Start of Block
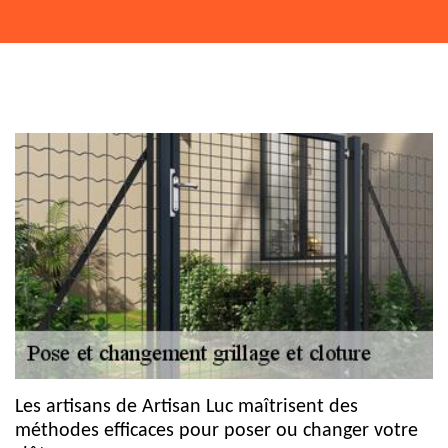
Les artisans de Artisan Luc maîtrisent des
méthodes efficaces pour poser ou changer votre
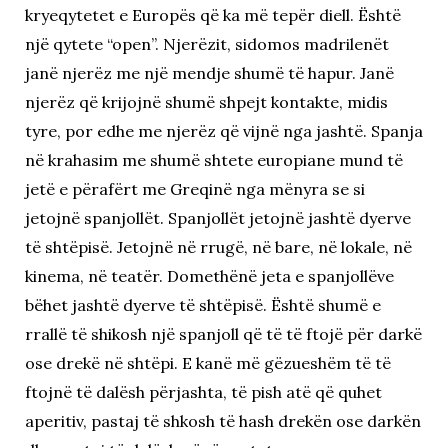
kryeqytetet e Europës që ka më tepër diell. Është
një qytete “open”. Njerëzit, sidomos madrilenët
janë njerëz me një mendje shumë të hapur. Janë
njerëz që krijojnë shumë shpejt kontakte, midis
tyre, por edhe me njerëz që vijnë nga jashtë. Spanja
në krahasim me shumë shtete europiane mund të
jetë e përafërt me Greqinë nga mënyra se si
jetojnë spanjollët. Spanjollët jetojnë jashtë dyerve
të shtëpisë. Jetojnë në rrugë, në bare, në lokale, në
kinema, në teatër. Domethënë jeta e spanjollëve
bëhet jashtë dyerve të shtëpisë. Është shumë e
rrallë të shikosh një spanjoll që të të ftojë për darkë
ose drekë në shtëpi. E kanë më gëzueshëm të të
ftojnë të dalësh përjashta, të pish atë që quhet
aperitiv, pastaj të shkosh të hash drekën ose darkën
End of Block
** Exercise **
Repeat the records above exactly. Pictures do not belong in the copy.

** Response to this task **
Les artisans de Artisan Luc maîtrisent des
méthodes efficaces pour poser ou changer votre
kryeqytetet e Europës që ka më tepër diell. Është
një qytete “open”. Njerëzit, sidomos madrilenët
janë njerëz me një mendje shumë të hapur. Janë
njerëz që krijojnë shumë shpejt kontakte, midis
tyre, por edhe me njerëz që vijnë nga jashtë. Spanja
në krahasim me shumë shtete europiane mund të
jetë e përafërt me Greqinë nga mënyra se si
jetojnë spanjollët. Spanjollët jetojnë jashtë dyerve
të shtëpisë. Jetojnë në rrugë, në bare, në lokale, në
kinema, në teatër. Domethënë jeta e spanjollëve
bëhet jashtë dyerve të shtëpisë. Është shumë e
rrallë të shikosh një spanjoll që të të ftojë për darkë
ose drekë në shtëpi. E kanë më gëzueshëm të të
ftojnë të dalësh përjashta, të pish atë që quhet
aperitiv, pastaj të shkosh të hash drekën ose darkën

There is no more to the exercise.